どれだけ忙しい日でも、子ども達全員それぞれと時間をつくるようにしていて、どんなささいな悩み事も受け入れて聞くようにしています。自分がその歳の頃の事を思い出しながら、子どもたちとなるべく同じ目線で話すようにしているので、恋愛の話から仕事の話までいろいろ相談してくれますし、私も子どもたちによく相談しています」

フジテレビで10年弱密着取材を受けているが、撮影班からも子どもたちが思春期でも悪態をつかず優しくて礼儀正しい。そして兄妹、家族の仲の良さをすごく言われるそうだ。その理由は、「親の働く姿を小さい頃から見ているからかもしれない」と佳月さんは話す。

「子どもたちはお店にいることが多いので、私達が接客業をしている姿を間近で見てきています。

親が働く姿を常に見ているので、自分たちで考え行動する力や、まわりの方への感謝や礼儀が自然と身についてるのだと思います」

やりたいことを見つけたら取り組んでほしい

子は親の背中を見て学ぶ――。だからこそ、一人の女性として自分なりに一生懸命でありたい。そんな彼女が忙しく働くのには理由がある。それは子どもたちがなにか挑戦したいと思った時に、金銭面であきらめてほしくないと願うからだ。

「子どもの頃から本当にやりたいことを見つけられるって少ないと思うから、いろんなことに挑戦してほしいと思っています。やりたいと思ったことは取り組んでみてほしいし、そこに投資するお金は無駄じゃない。経験しないと見られない景色や想いは絶対にあるから。

今も子どもたち7人のダンスに週6日通っていますが、ダンスをやりたいと思った気持ちを全力で応援したいし、見守っていきたいです」

子どもたちの日々の努力が実り、漆山家から2人も日本発・世界初のプロダンスリーグ『SD.LEAGUE(SDリーグ)』にスタジオ代表で選出され、賞を受賞するという結果を残した。そのことを謙遜しながらも、柔らかな表情で嬉しそうに語る。

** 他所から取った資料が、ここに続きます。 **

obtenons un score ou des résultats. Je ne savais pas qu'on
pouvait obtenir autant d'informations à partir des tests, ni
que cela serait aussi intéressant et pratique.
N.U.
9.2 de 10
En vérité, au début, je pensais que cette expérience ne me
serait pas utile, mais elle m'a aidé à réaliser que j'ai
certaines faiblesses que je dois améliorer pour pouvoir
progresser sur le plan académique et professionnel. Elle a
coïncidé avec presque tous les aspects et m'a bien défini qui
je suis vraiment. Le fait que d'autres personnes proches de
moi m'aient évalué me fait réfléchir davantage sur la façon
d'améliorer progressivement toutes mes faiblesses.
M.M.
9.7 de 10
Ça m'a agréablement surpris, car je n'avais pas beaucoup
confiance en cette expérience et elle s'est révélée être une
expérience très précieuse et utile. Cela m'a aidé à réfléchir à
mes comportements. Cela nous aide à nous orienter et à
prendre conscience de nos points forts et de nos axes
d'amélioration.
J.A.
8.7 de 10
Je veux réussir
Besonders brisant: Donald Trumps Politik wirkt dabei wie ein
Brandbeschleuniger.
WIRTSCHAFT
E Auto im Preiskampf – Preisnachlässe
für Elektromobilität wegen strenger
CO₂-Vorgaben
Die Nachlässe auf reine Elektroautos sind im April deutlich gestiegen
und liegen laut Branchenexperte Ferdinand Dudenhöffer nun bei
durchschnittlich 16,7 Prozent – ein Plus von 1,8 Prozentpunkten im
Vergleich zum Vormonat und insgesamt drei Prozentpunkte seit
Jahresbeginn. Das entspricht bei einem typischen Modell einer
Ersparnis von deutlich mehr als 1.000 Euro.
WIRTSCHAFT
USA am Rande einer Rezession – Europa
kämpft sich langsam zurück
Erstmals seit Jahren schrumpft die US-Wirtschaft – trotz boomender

やりたいことはなるべくサポートしたい。ただし、自分の頭でよく考えることが大切だと言う。現在は長男の葵くんも同じ店舗で一緒に働いているが、子どもにはいち早く”自立してほしい”と考えているそうだ。

「よくお客さんから『息子さんと一緒に働けていいですね』と言われますが、私は早く独立して自分のお店を持ってほしいので、常に本人にも伝えています。

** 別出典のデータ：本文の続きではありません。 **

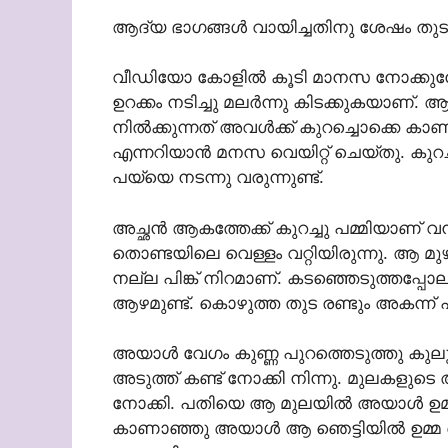
ആദ്യ ഭാഗങ്ങൾ വായിച്ചതിനു ശേഷം തുടർന
വീഡിയോ കോളിൽ കൂടി മാനസ നോക്കുമ്പ
ഉറക്കം നടിച്ചു മലർന്നു കിടക്കുകയാണ്.
നിൽക്കുന്നത് അവൾക്ക് കുറച്ചൊക്കെ ക
എന്നറിയാൻ മനസ വെയിറ്റ് ചെയ്തു. കുറച്
പയ്യെ നടന്നു വരുന്നുണ്ട്.
അച്ഛൻ ആകത്തേക്ക് കുറച്ചു പമ്മിയാണ് വന്
തൊണ്ടയിലെ വെള്ളം വറ്റിയിരുന്നു. ആ മുഴ
നല്ല പിങ്ക് നിറമാണ്. കടഞ്ഞെടുത്തപ്പ
ആഴമുണ്ട്. കൊഴുത്ത തുട രണ്ടും അകന്ന്
അയാൾ വേഗം കുണ്ണ പുറത്തെടുത്തു കുല
അടുത്ത് കണ്ട് നോക്കി നിന്നു. മുലകളുടെ 
നോക്കി. പതിയെ ആ മുലയിൽ അയാൾ ഉമ്മ 
കാണാഞ്ഞു അയാൾ ആ ഞെട്ടിയിൽ ഉമ്മ വെ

経験しないとわからないことはたくさんあると思っていますし、それは葵のためでもあると心から思っています。

いつかは自分のお店を子どもの代に渡すケースもあると思いますが、今経営してる美容室は、私たちの夢を実現した場所であると同時に、これからも新しい夢を叶えていく場所でもあります。なので、葵には自分の力で自分のお店を持つ夢を叶えてほしいです」

「子育ては親育て」

最後に、佳月さんにとって子育てとはなにかと聞いた。

「13人の子育てをしても、ひとりひとり持って生まれた性格が違う。ひとりとして同じ子育てはなくて、親が子どもを育ててるというよりは、子どもに親が育ててもらってる感覚が大きいです。

子どもが新しいことを始めるたびに、わたし自身も新しい経験をさせてもらってる。自分だけでは見ることのできない景色を見せてもらっているのは、全部子ども達のおかげです」

どんな関係性であっても礼儀と気遣いだけは忘れない。自分で考える力を身につける。やったことには責任をもち、決めたことはやりきる…。全力でサポートする一方で、子どもたちのことを愛情深く見守る佳月さん。その根底には「子育ては親育て」という、子ども達への感謝とリスペクトがあった。